▶ **Exercise requirements**
Write out, from the entries below, exactly the lines that run between the lines holding "admin (434, 421)" and "Helpful Pages (1243, 46)", inclusive, and stop there.

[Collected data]
--- START ---
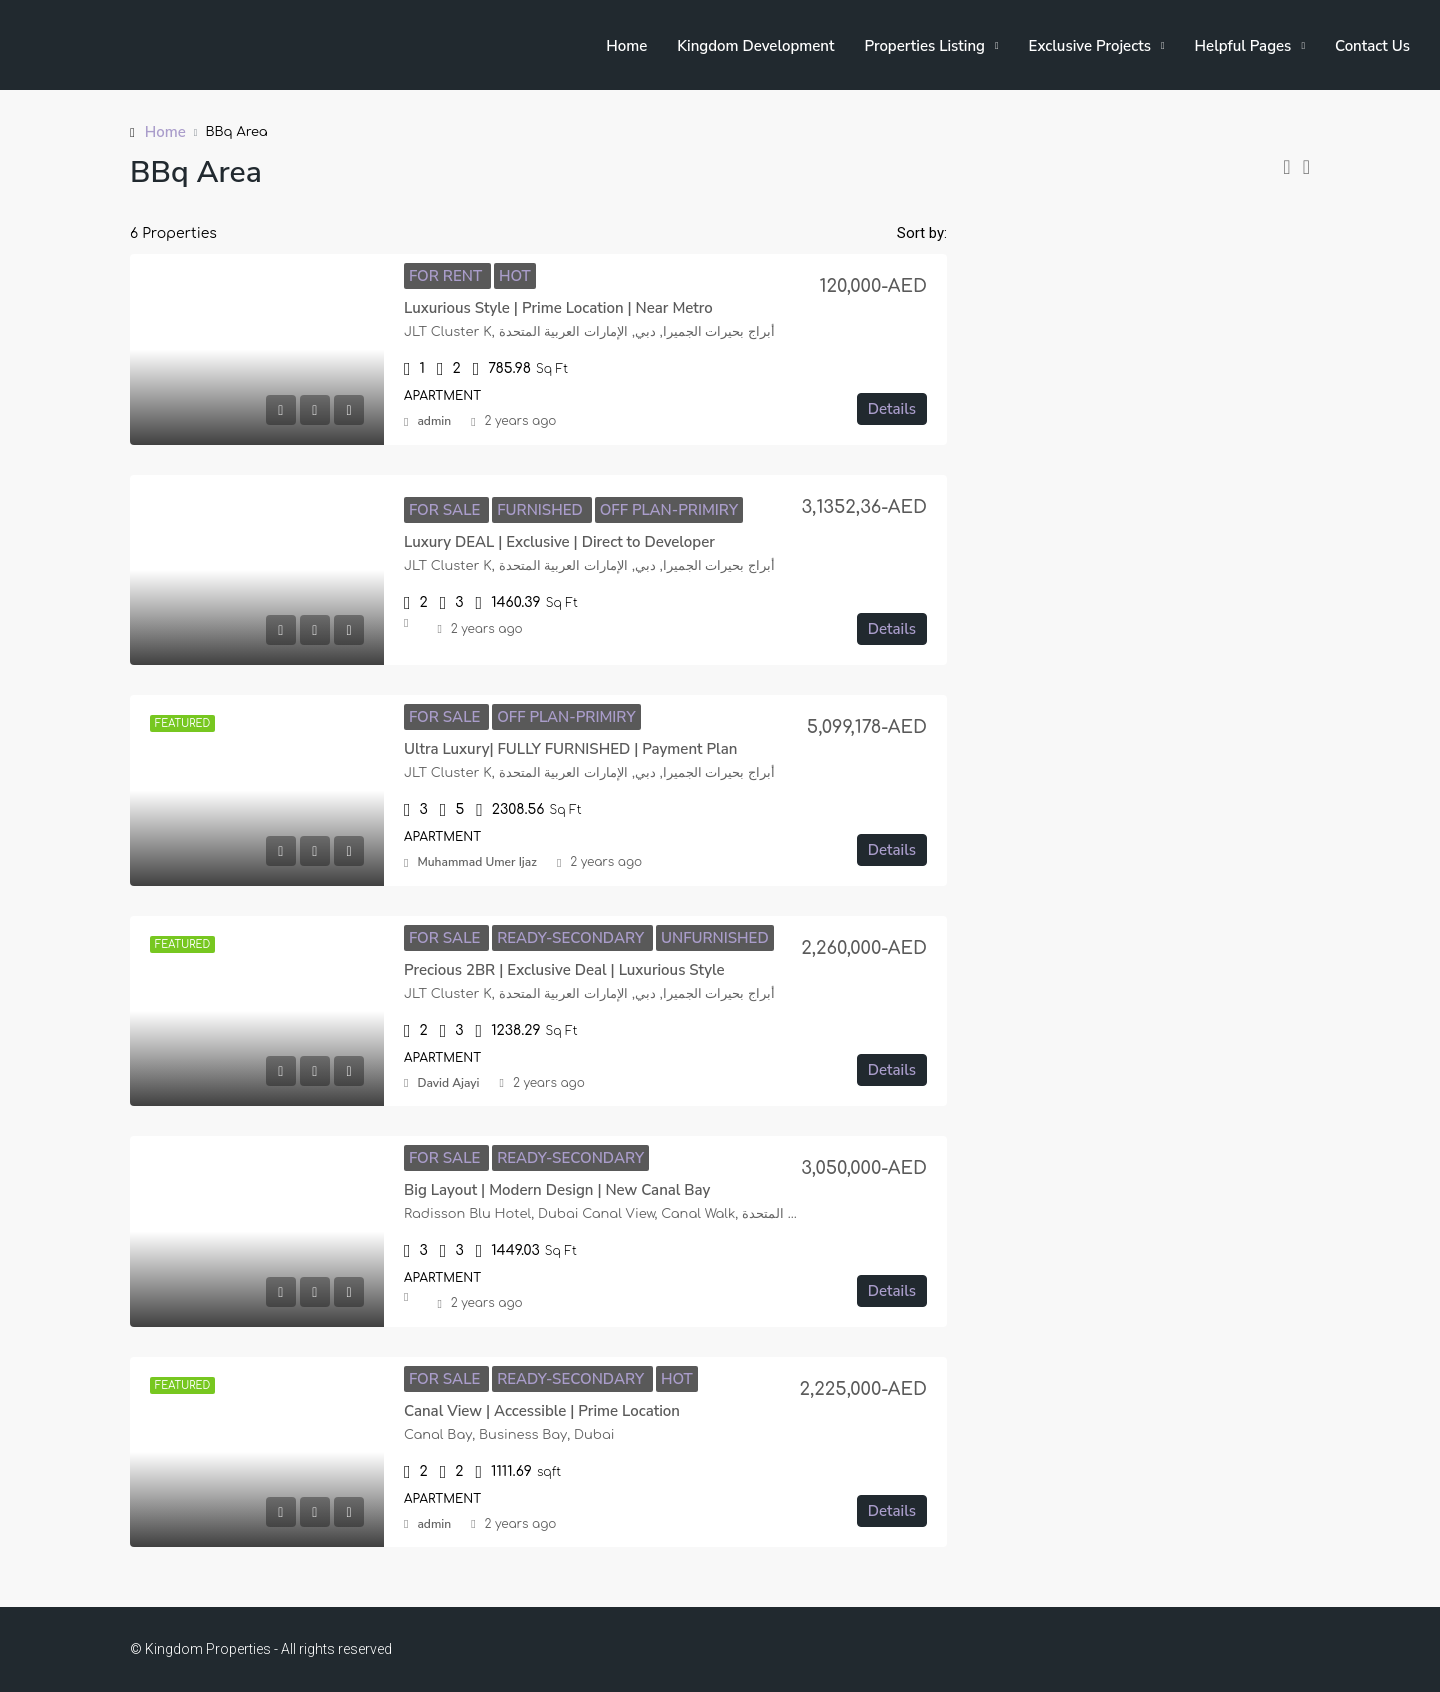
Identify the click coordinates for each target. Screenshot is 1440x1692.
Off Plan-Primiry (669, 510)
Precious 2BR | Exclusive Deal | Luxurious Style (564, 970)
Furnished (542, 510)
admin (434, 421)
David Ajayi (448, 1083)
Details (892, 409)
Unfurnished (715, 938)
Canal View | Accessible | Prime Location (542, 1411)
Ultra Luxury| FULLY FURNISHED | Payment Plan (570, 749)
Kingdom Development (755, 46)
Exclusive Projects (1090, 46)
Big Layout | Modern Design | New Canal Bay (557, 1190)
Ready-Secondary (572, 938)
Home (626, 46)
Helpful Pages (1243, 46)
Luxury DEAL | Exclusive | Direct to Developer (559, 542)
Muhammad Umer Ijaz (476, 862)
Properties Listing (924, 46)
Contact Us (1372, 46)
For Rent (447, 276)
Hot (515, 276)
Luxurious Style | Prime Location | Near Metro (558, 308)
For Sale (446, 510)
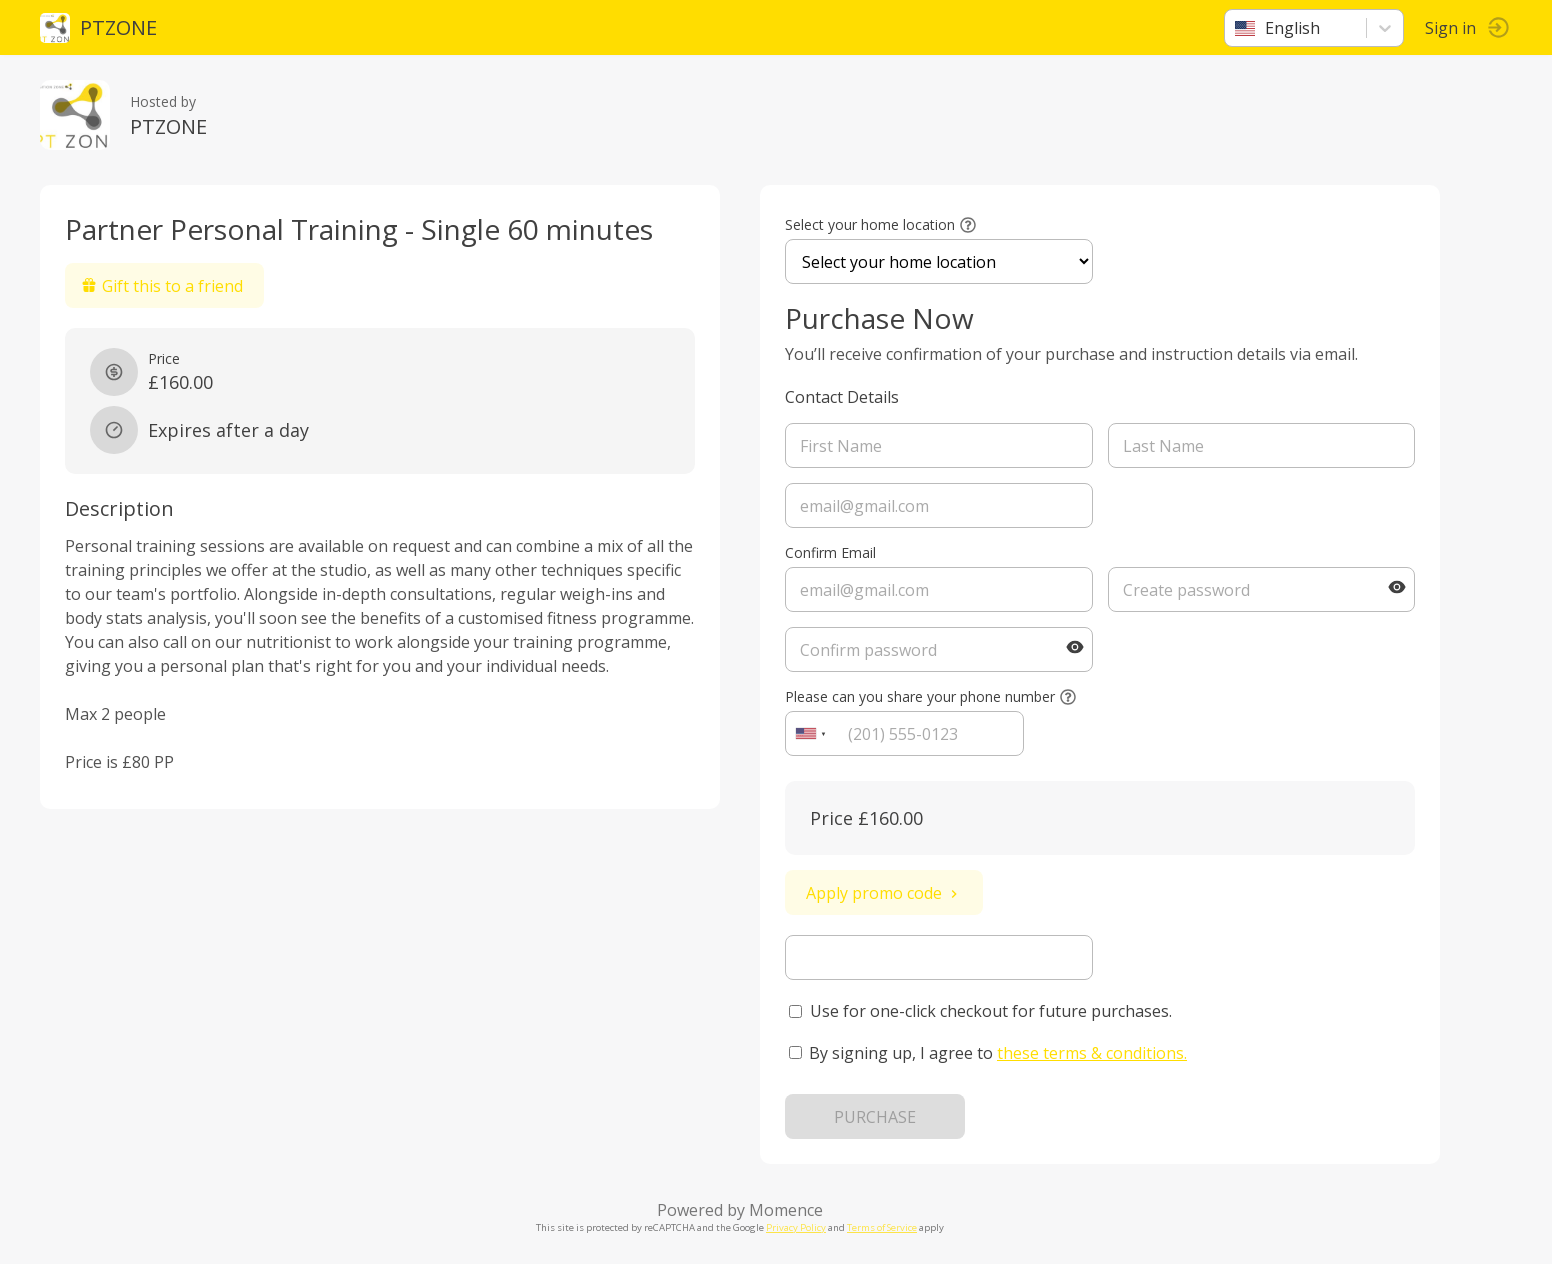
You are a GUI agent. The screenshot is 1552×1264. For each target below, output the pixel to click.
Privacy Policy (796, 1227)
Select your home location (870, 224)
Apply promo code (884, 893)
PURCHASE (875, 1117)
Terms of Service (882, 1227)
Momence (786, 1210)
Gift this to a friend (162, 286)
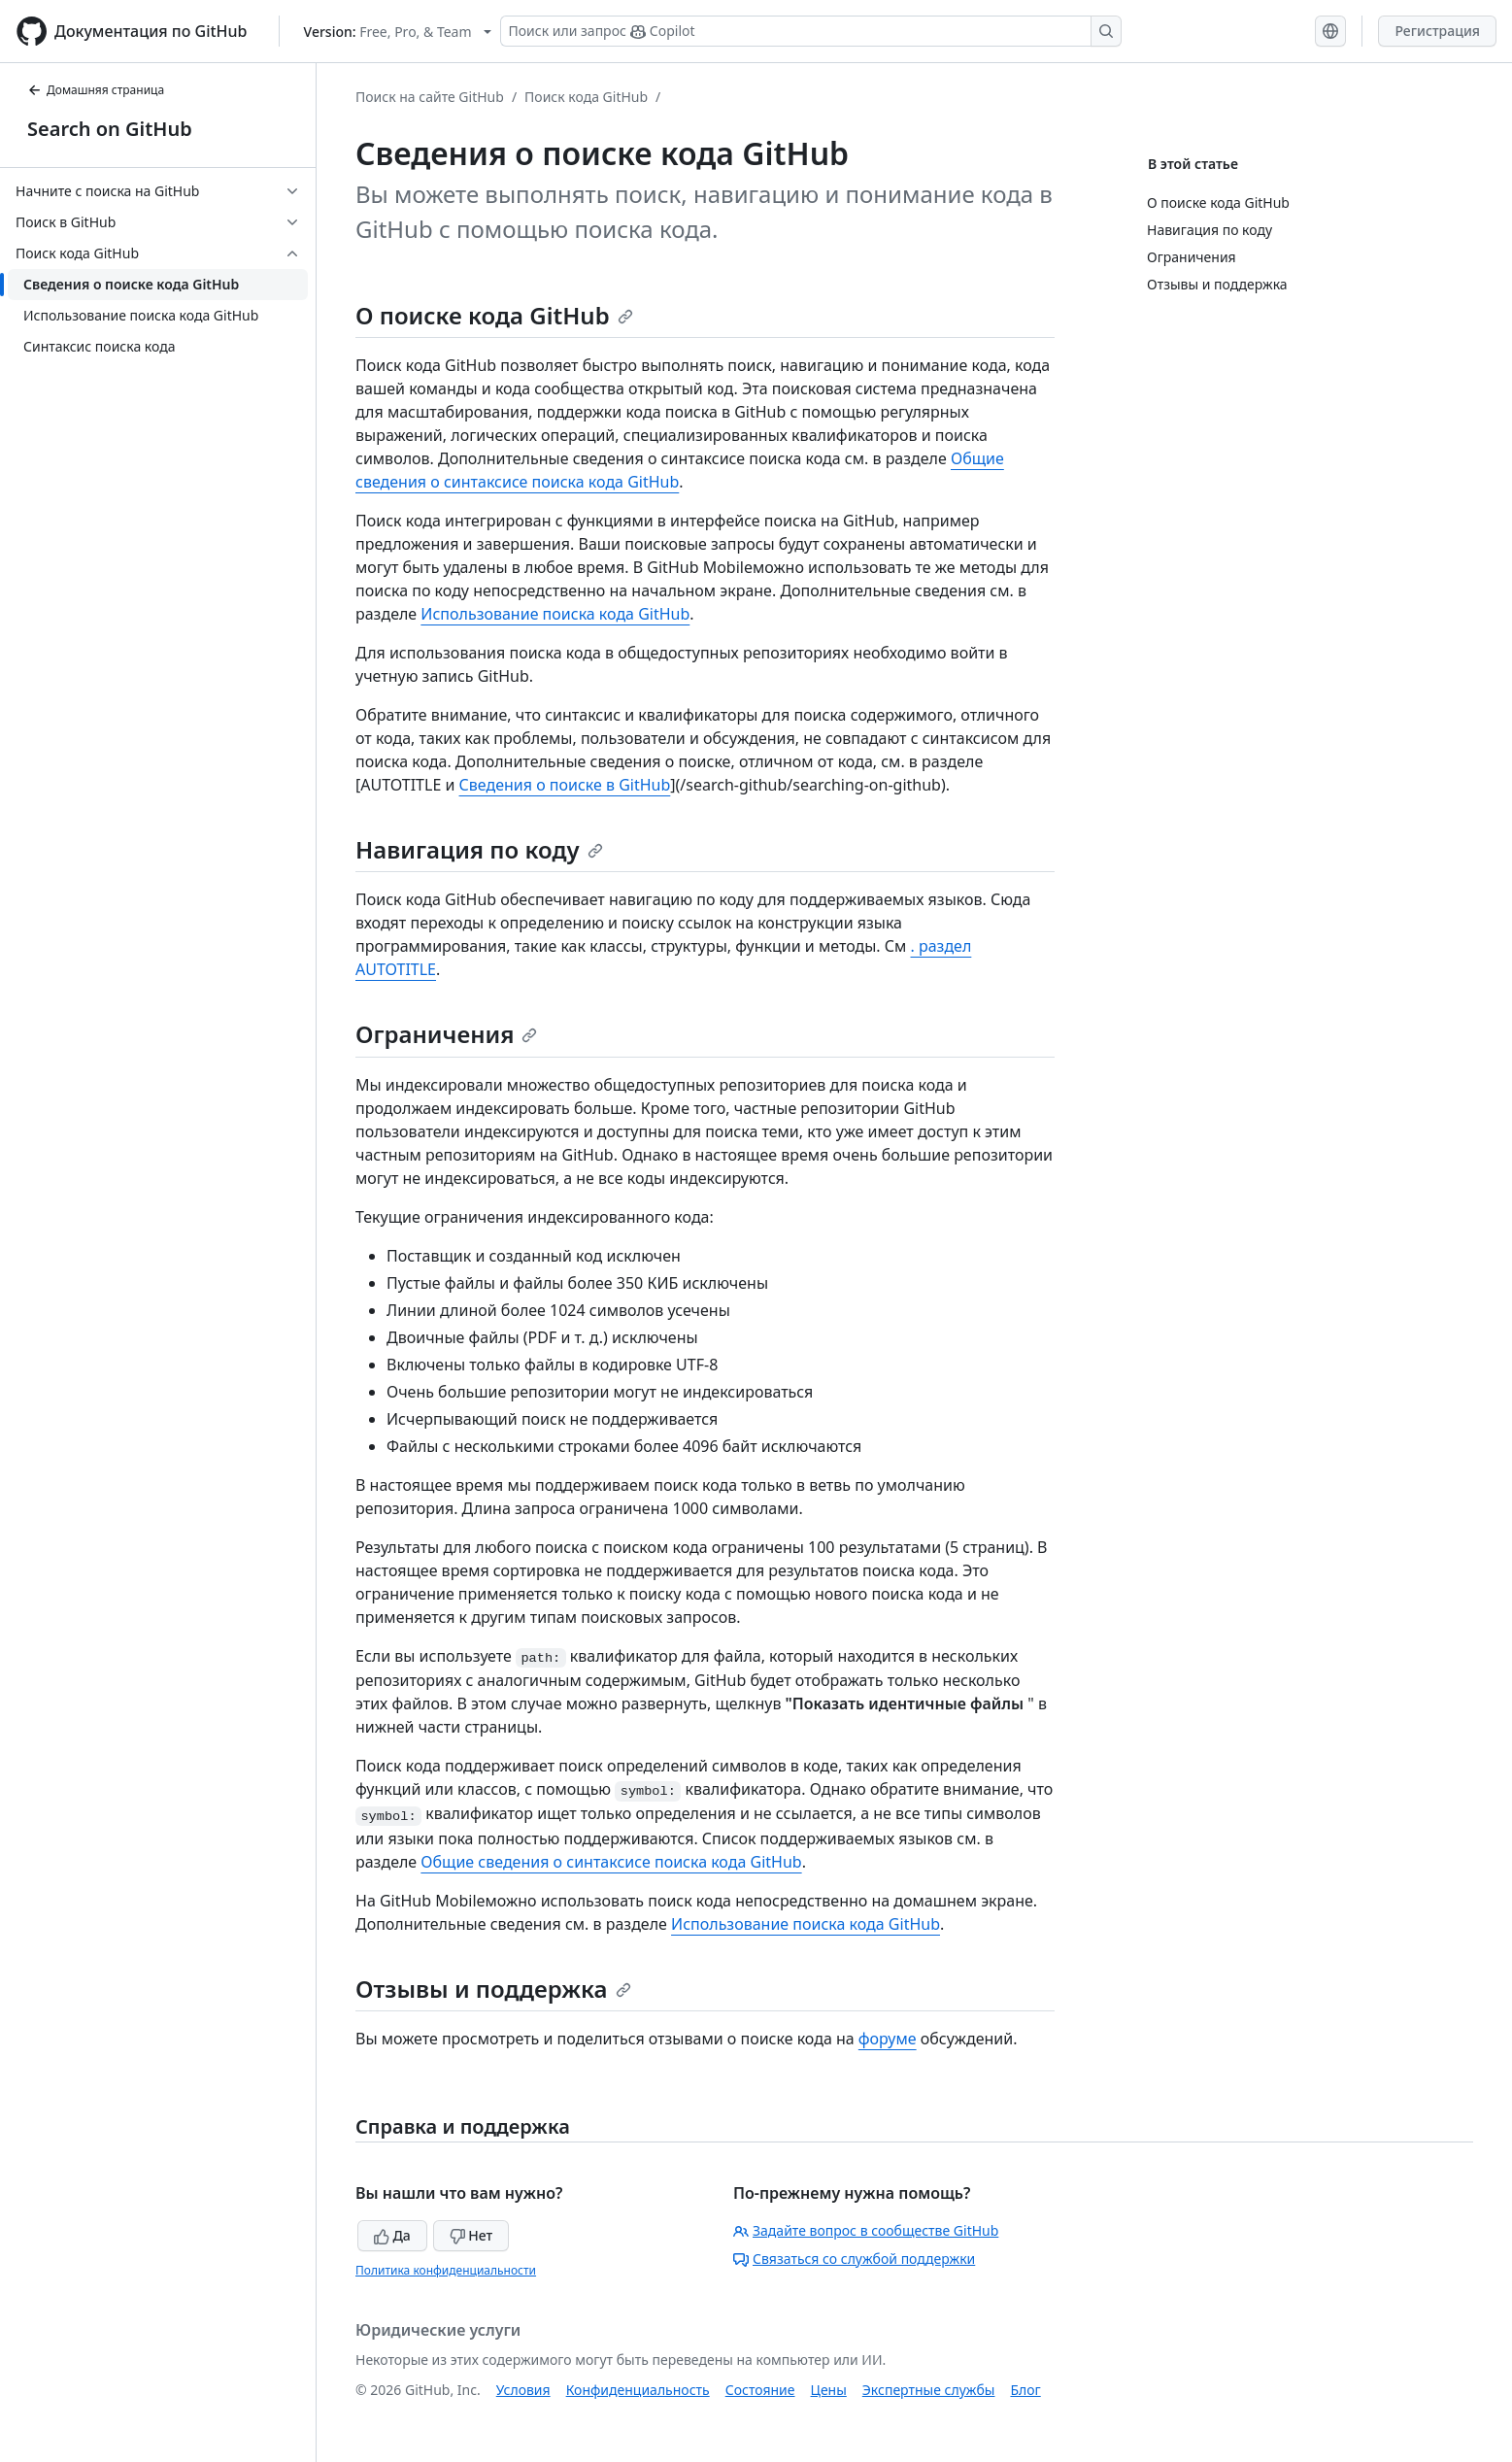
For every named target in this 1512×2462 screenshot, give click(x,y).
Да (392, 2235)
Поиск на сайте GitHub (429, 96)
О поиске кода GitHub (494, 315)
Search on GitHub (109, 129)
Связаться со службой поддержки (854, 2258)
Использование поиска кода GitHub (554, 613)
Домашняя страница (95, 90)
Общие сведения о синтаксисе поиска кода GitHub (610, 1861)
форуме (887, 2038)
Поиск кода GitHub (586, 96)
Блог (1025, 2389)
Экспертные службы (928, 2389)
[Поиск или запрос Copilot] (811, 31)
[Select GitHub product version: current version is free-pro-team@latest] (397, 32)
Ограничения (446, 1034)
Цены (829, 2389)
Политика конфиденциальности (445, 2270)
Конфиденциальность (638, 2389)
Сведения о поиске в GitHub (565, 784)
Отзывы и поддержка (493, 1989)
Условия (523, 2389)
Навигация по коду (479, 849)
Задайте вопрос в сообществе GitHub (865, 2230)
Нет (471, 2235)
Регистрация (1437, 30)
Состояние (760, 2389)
--- END ---
▶ **Your response**
admin (434, 421)
David Ajayi (448, 1083)
Details (892, 409)
Unfurnished (715, 938)
Canal View | Accessible | Prime Location (542, 1411)
Ultra Luxury| FULLY FURNISHED | Payment Plan (570, 749)
Kingdom Development (755, 46)
Exclusive Projects (1090, 46)
Big Layout | Modern Design | New Canal Bay (557, 1190)
Ready-Secondary (572, 938)
Home (626, 46)
Helpful Pages (1243, 46)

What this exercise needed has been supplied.